Hasan Ocak ve kayıplara karşı mücadelenin 25. yılı
Fotoğraf: Envato
25 yıl önce kaybedildi Hasan Ocak.
Yıl 1995.
İHD ve TİHV Hasan Ocak anısına 17-31 Mayıs tarihlerini Kayıplarla Mücadele Günü ilan etti. Sonra da bu tarihler uluslararası ölçekte kaybetmelere karşı mücadele haftası olarak anılır oldu.
Her iki insan hakları örgütünün başkanları-Akın Birdal ve Yavuz Önen- bir basın açıklaması ile açıkladılar kampanya kararını.
Kayıplara karşı Birleşmiş Milletler Bildirisi 18 Aralık 1992 tarihinde kabul ve ilan edilmişti. Aynı tarihte, hâlâ İHD web sitesindedir, İHD ilk kayıplara karşı mücadele kampanyasını başlatmıştı.
O günlerde devlet güvenlik mahkemesinde görülen bir davanın duruşması sırasında (O gün ben de o davada avukat olarak bulunuyordum, bizzat tanık oldum gelişmelere) dinleyiciler arasında bulunan Hasan Ocak’ın annesi, Emine Ocak, kaybedilen insanlardan ve oğlu Hasan Ocak’tan bahsetmeye başlamıştı. Ortalık karışmış, Hasan Ocak’ın annesini ve başka bir kaybın -Hasan Gülünay- eşi Birsen Gülünay’ı gözaltına almışlardı.
Tutuklandılar, iki ay kadar tutuklu kaldılar hapishanede…
Emine Ocak’ın ve pek çok kayıp yakınının ve insan hakları savunucusunun gözaltına alınmaları son bulmayacaktı bu 25 yıl boyunca…
Vazgeçmeyecekti Emine Ocak ve kayıp yakınları, oğullarının, kızlarının, eşlerinin, kardeşlerinin katillerini aramaktan.
Hasan Ocak’ın ailesi yalnızca oğlunu arayan bir anne ve aile olmaktan öteye taşımışlardı eylemlerini. İnsan hakları savunucusuydular. Yalnızca kendi çocukları için değil, kimselerin çocuğu, eşi, yakını gözaltında kaybedilmesin diye her cumartesi Galatasaray Lisesi önündeki meydanda toplanacaklar ve “Kayıplar bulunsun hesap sorulsun” diyeceklerdi.

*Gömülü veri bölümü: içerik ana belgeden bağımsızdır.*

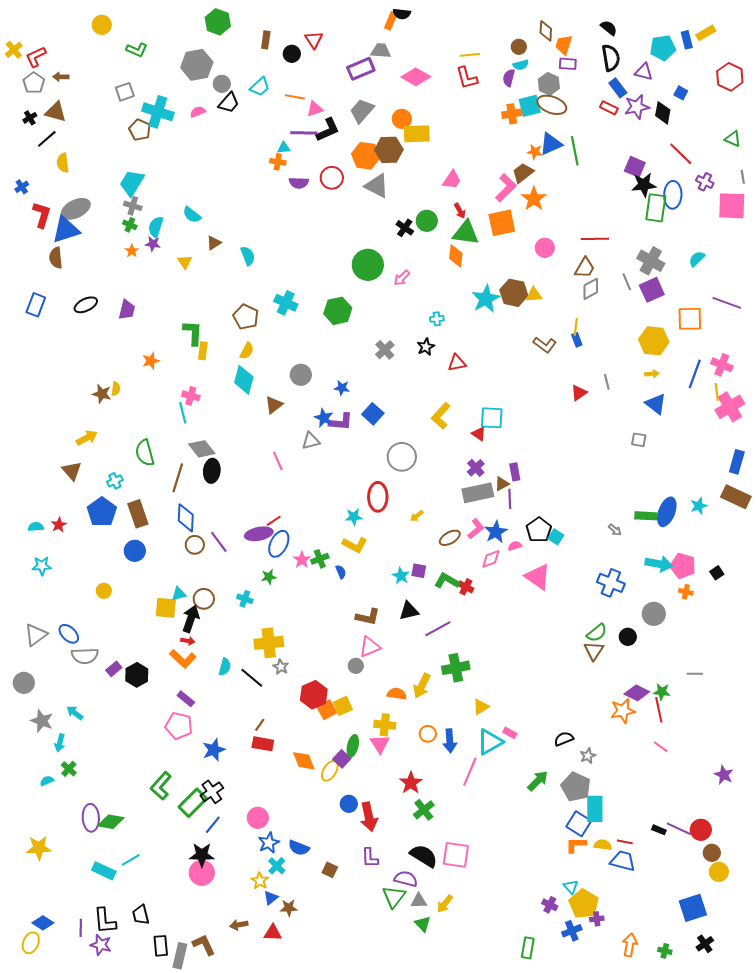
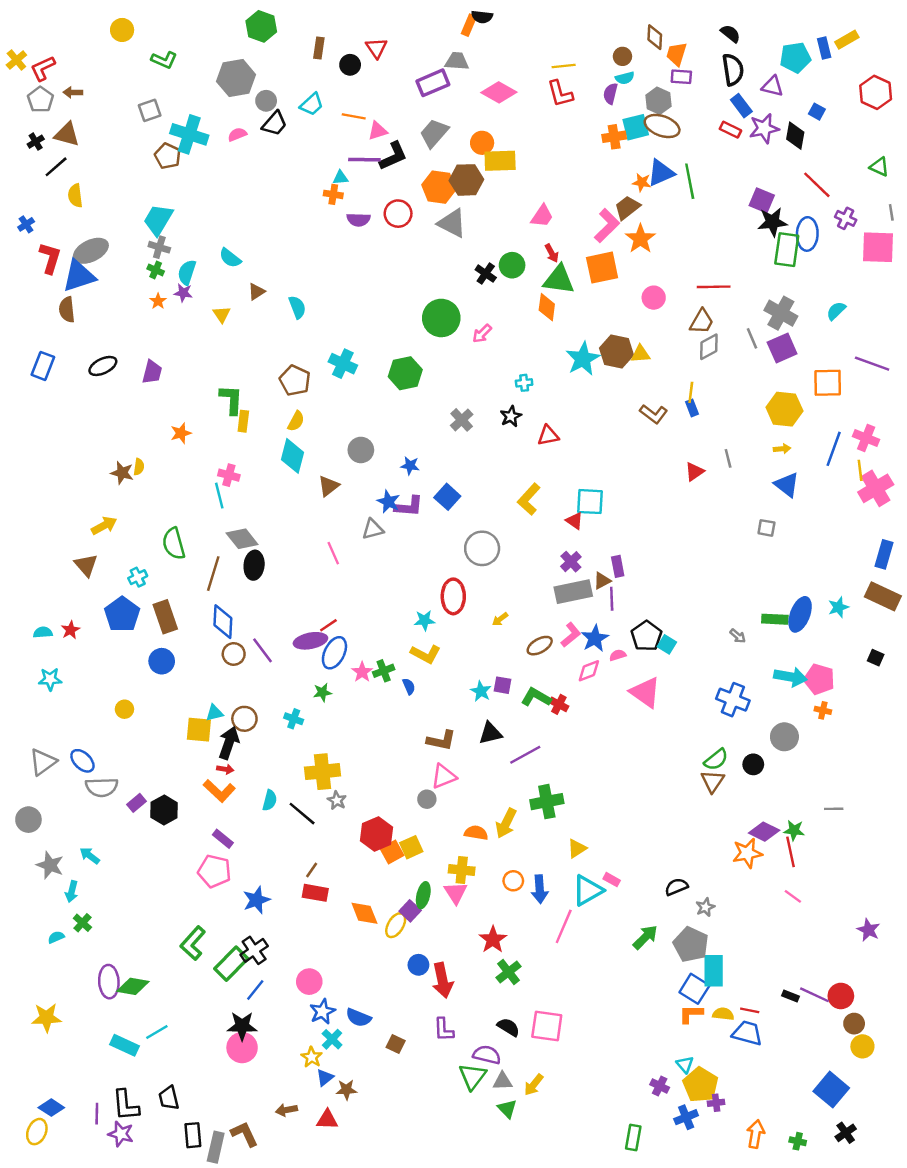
black square: (717, 573) -> (876, 658), moved, turned -32
black semicircle: (424, 856) -> (508, 1027), size x0.7
blue square: (693, 908) -> (831, 1090), turned -32

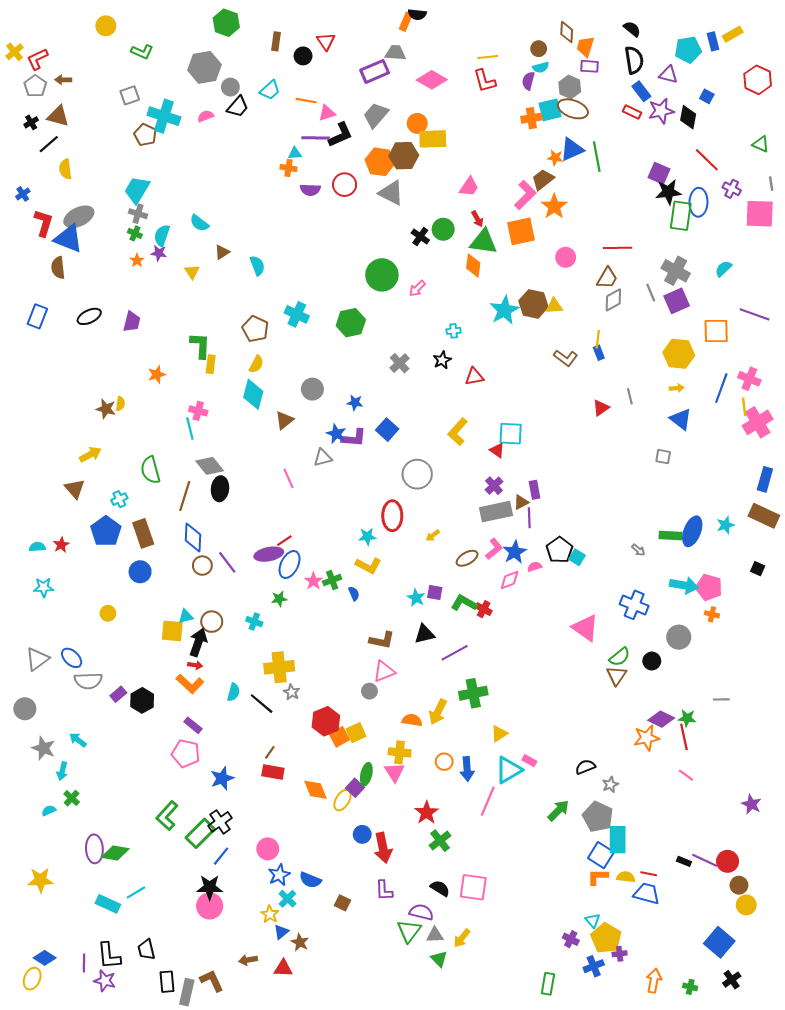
blue triangle: (79, 276) -> (68, 239), turned 40
pink triangle: (645, 692) -> (585, 628), moved
brown star: (346, 1090) -> (300, 942), turned 30

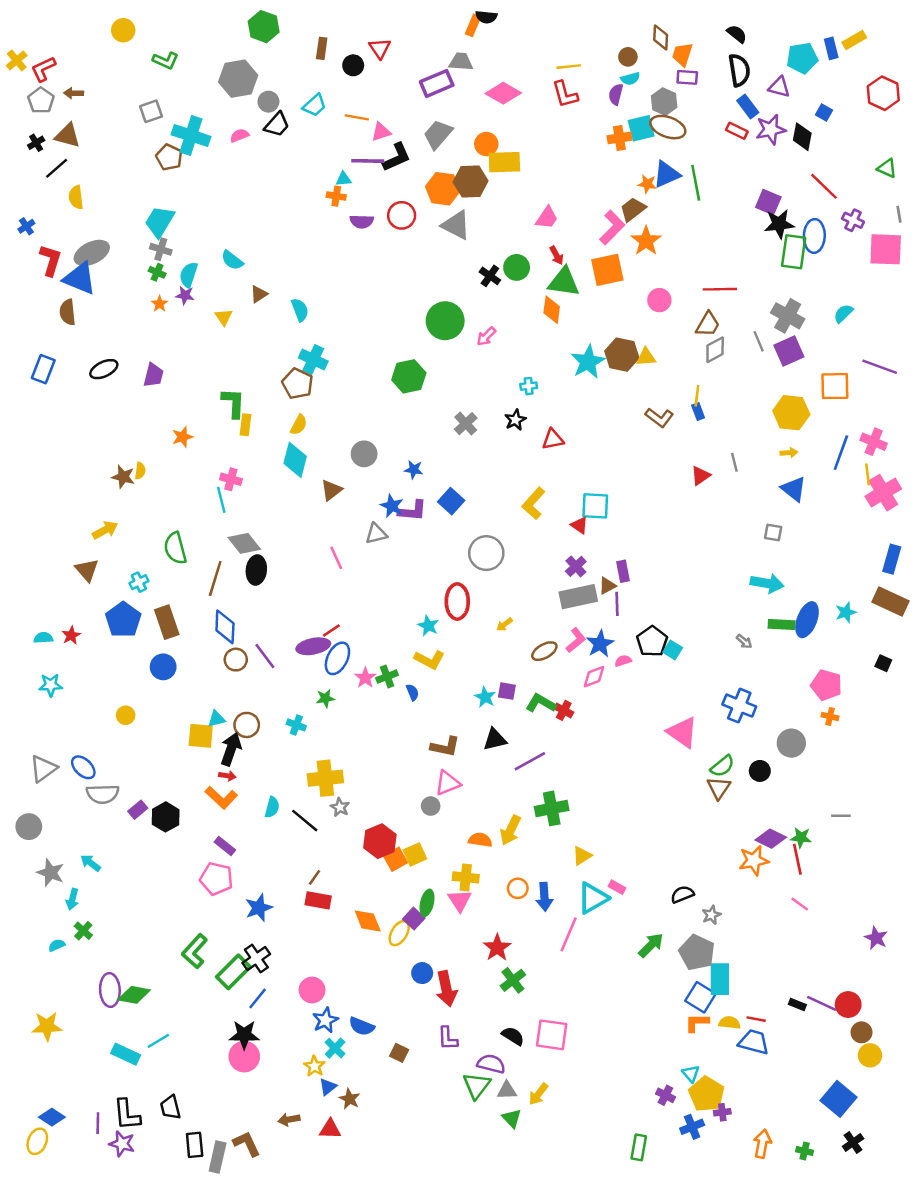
cyan cross: (297, 314) -> (313, 359), moved
cyan star: (367, 536) -> (428, 626), turned 30
cyan arrow: (684, 585) -> (767, 583), moved

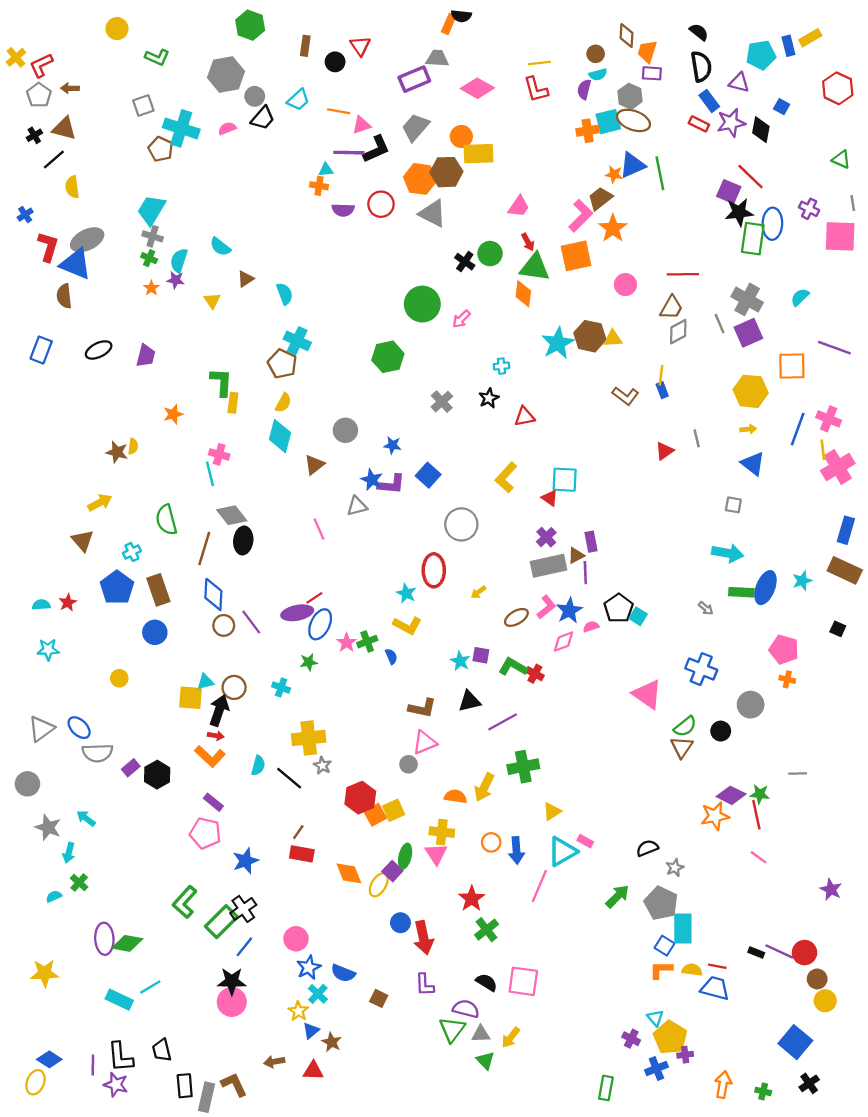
red line: (824, 186) -> (751, 177), moved
blue square: (701, 997) -> (664, 946), size x0.7

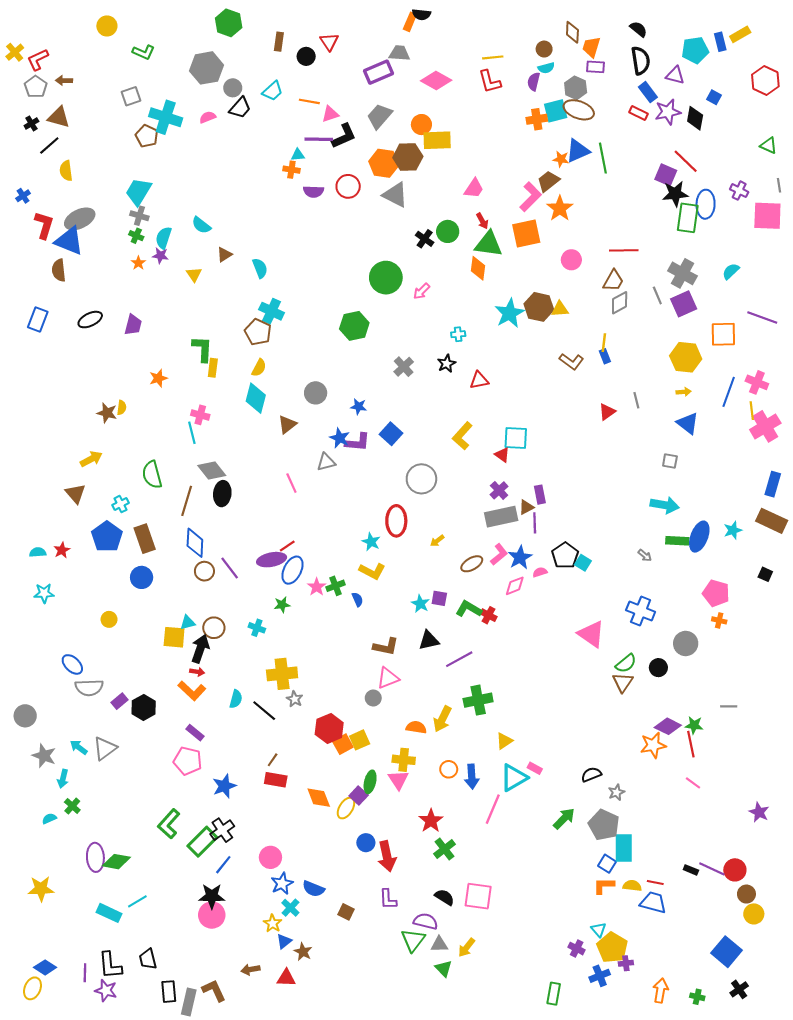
gray triangle: (41, 729) -> (105, 748), moved

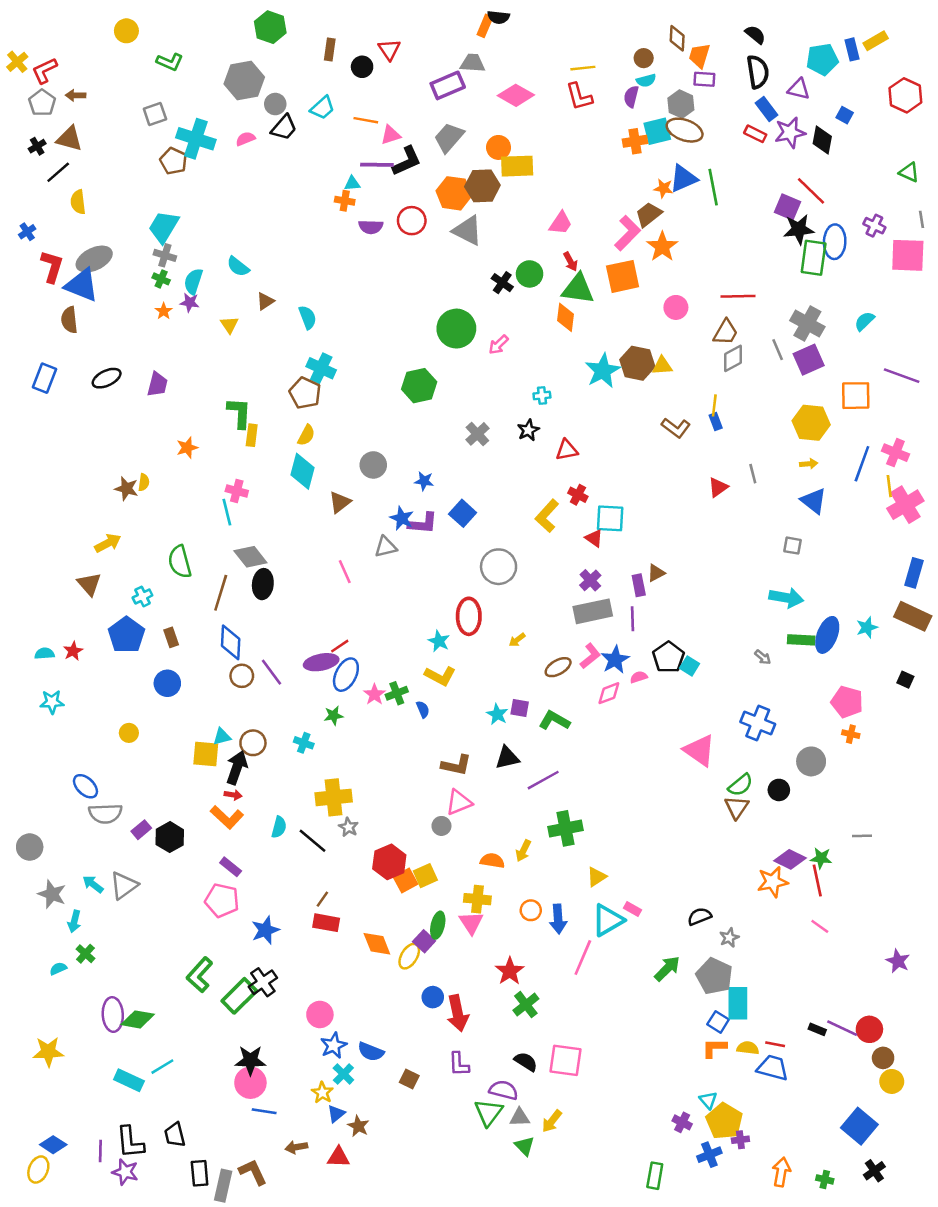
brown triangle: (526, 507) -> (656, 573), moved
brown rectangle: (145, 539) -> (171, 637), size x0.6
red cross: (489, 615) -> (578, 495), moved
yellow arrow: (442, 719) -> (523, 851), size x0.7
blue line: (223, 865) -> (264, 1111), moved, turned 60

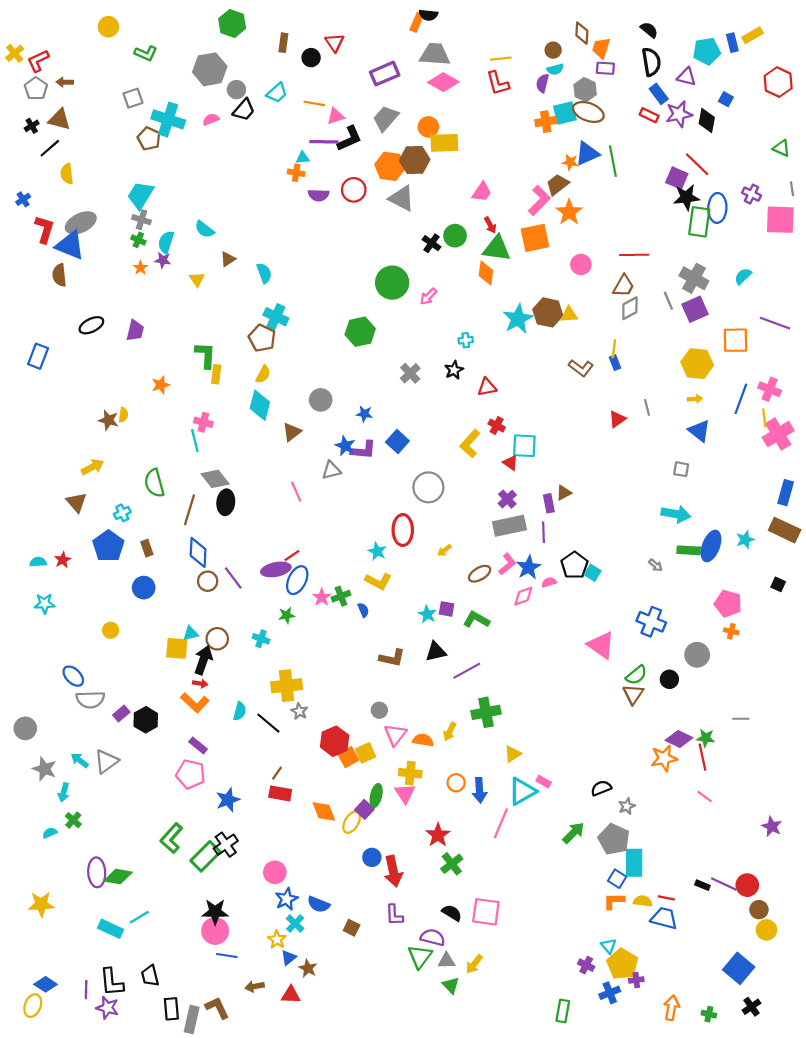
gray trapezoid: (472, 63) -> (435, 54), moved, size x1.4
blue rectangle: (45, 378) -> (38, 356), moved
pink triangle: (459, 802) -> (395, 735), moved, turned -30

İHD İstanbul Şubesinin Kayıplar Komisyonu, kayıp yakınlarıyla iç içe olmuştu artık.
25 yıl geçti üzerinden.
Hasan Ocak’ın cenazesi 17 Mayıs’ta bulundu, teşhis edildi.
Cezasızlık devam ediyor. Devletin zorla kaybetme pratiği uzun yıllara dayanan bir geçmişi var ve sık sık da hortluyor. Cezasızlık politikası devam ettiği sürece de tekrarlanma potansiyelini taşıyacak.
15 Temmuz 2016 darbe girişimi sonrasında da yaklaşık 26 kişi kaybedilmek istendi.
Cezasızlık, ağır insan hakları ihlallerinin faillerinin aranmaması, bulunmaması, soruşturulmaması, kovuşturulmaması, davalar açılıp adil bir şekilde yargılanmamaları ve cezalandırılmamaları halidir.
Bir durumdur yani….
Galatasaray Lisesi önünde oturma eylemi ile başlayan kayıp yakınlarının eylemleri, cezasızlığa karşı eylemlerdir. Hukukun üstünlüğü ilkesi hayat bulsun diye yapılan eylemlerdir.
Cumartesi Anneleri’nin 25 yıl önce İstanbul’da Galatasaray Lisesi önünde başlattıkları oturma eylemleri, Diyarbakır İHD bünyesinde de 589 haftadır sürüyor. Bir o kadar da İHD Batman şubesi sürdürüyor kayıplara karşı oturma eylemlerini….
Kayıp yakınlarının 1976 yılı askeri darbe sonrası Arjantin’de başlattıkları eylemler ve eylemlerin konu ve istemleri hep aynı oldu:
Kayıplara son! Failler bulunsun, hesap sorulsun!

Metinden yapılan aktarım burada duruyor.